Abstract:Sepsis is a condition caused by the body's overwhelming and life-threatening response to infection, which can lead to tissue damage, organ failure, and finally death. Common signs and symptoms include fever, increased heart rate, increased breathing rate, and confusion. Sepsis is difficult to predict, diagnose, and treat. Patients who develop sepsis have an increased risk of complications and death and face higher health care costs and longer hospitalization. Today, sepsis is one of the leading causes of mortality among populations in intensive care units (ICUs). In this paper, we look at the problem of early detection of sepsis by using temporal data mining. We focus on the use of knowledge-based temporal abstraction to create meaningful interval-based abstractions, and on time-interval mining to discover frequent interval-based patterns. We used 2,560 cases derived from the MIMIC-III database.
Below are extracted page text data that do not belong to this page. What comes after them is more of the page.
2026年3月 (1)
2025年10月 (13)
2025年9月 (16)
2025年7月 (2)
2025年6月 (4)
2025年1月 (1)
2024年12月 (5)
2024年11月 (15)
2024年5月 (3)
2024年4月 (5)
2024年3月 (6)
We found that the distribution of the temporal patterns whose frequency is above 10% discovered in the records of septic patients during the last 6 and 12 hours before onset of sepsis is significantly different from that distribution within a similar period, during an equivalent time window during hospitalization, in the records of non-septic patients. This discovery is encouraging for the purpose of performing an early diagnosis of sepsis using the discovered patterns as constructed features.